Rotorman's Blog

Bock’n’Roll im Revier: Der Mai ist
gekommen, die Böcke gehen drauf

Visier

Die Bockjagd ist wieder auf“, wie sich die bewaffneten Naturfreunde auszudrücken pflegen. Deshalb heißt es ja auch „Auf auf zum fröhlichen Jagen“. Seit 1. Mai heißt es in den Revieren wieder „Feuer frei“.

Von Jürgen Heimann

Über Geschmack (und Anstand) lässt sich streiten. Auch über die dem Foto eines toten Tiers innewohnende ästhetische Komponente.
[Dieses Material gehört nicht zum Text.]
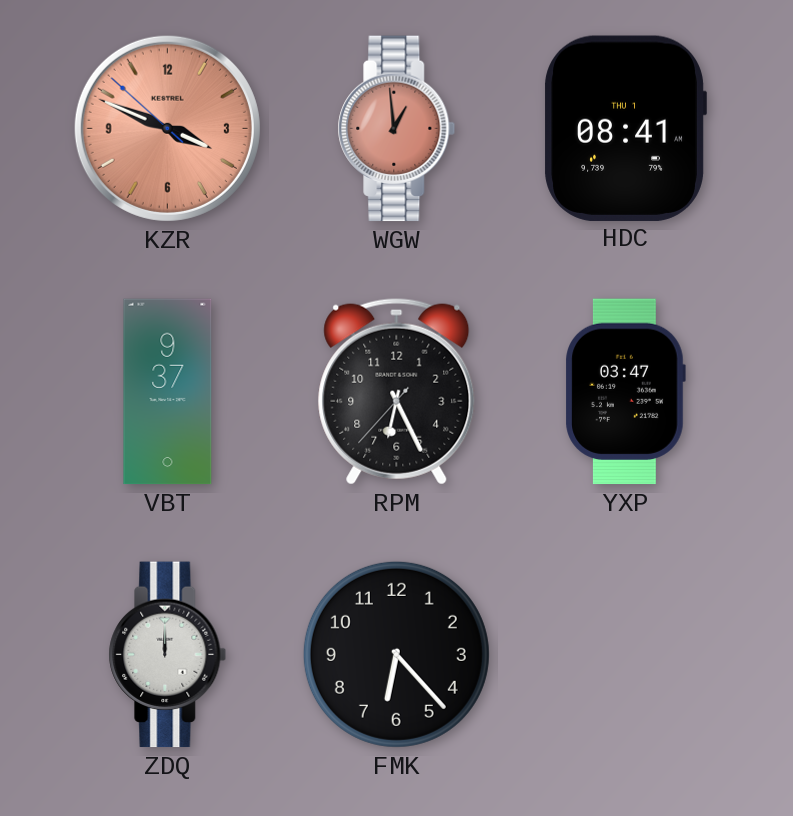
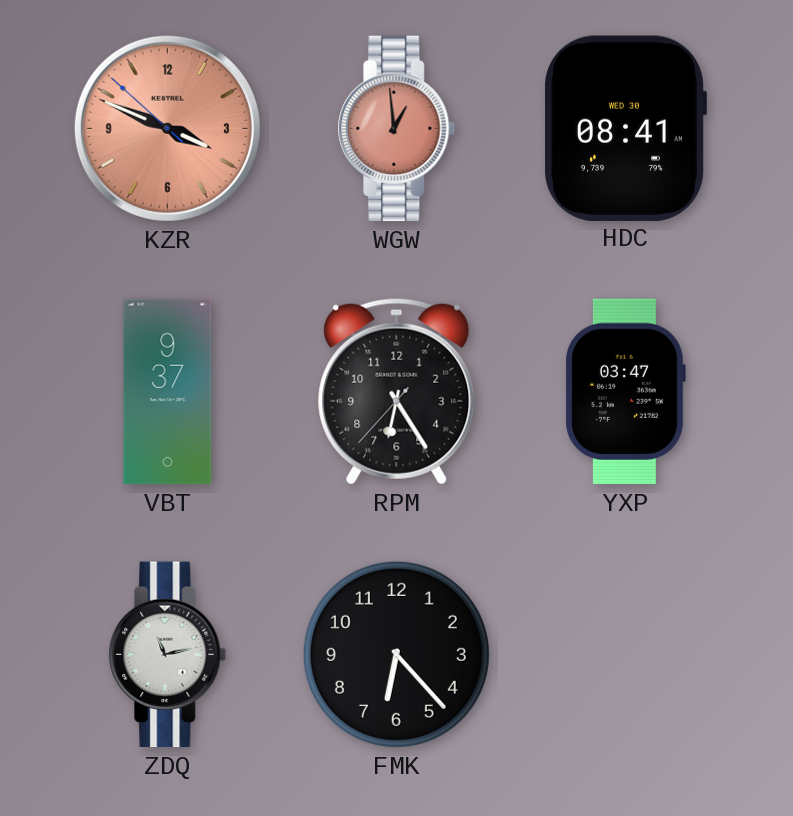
HDC date: THU 1 -> WED 30
RPM: 6:25 -> 6:24
ZDQ: 12:00 -> 11:13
Zumal dann, wenn das wehrlose Geschöpf ganz gezielt über den Jordan gehetzt wurde, aus Lust und Freude am Meucheln. Wenn es tödlich getroffen zusammenbricht und nach einigen Zuckungen verendet, während sich die Blutlache unter dem geschundenen und jetzt Kadaver genannten Körper langsam ausbreitet und im taufeuchten Erdreich versickert. Ein Anblick, der eigentlich nur Perverse froh stimmen kann, und den sie als erregend und vielleicht auch als stimulierend empfinden.  
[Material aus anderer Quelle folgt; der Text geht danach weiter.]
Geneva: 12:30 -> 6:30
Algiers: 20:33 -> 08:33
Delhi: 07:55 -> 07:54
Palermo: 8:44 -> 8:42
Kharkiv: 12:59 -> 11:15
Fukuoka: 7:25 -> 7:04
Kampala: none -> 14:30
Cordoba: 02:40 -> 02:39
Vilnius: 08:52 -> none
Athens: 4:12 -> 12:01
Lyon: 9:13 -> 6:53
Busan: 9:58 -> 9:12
Der Nachhall des Schusses liefert den passenden Soundtrack zu diesem als Daily-Soap getarnten Horrorfilm. Der Einschlag des Projektils in den aufplatzenden Körper der Beute ist ein erhebender, magischer, faszinierender und heiliger Moment, den der Schütze, könnte er es, einfrieren würde, um ihn in Slow-Motion später immer wieder zu verinnerlichen  – in Endlosschleife. (Aber-)gläubige Heger fallen demütig auf die Knie und danken Diana, Artemis, Atalante, dem Heiligen und dreist vereinnahmten Hubertus oder dem seligen Eustachius für ihr Glück. Und stecken dem Opfer als Geste der Aussöhnung einen grünen Zweig ins Maul. Ein rührender Akt mit hohem Symbolwert. Er soll den Respekt und die Achtung, die der Täter dem Tier gegenüber empfindet, versinnbildlichen. Tränen der Ergriffenheit fließen. Ein Taschentuch wäre an dieser Stelle jetzt nicht schlecht.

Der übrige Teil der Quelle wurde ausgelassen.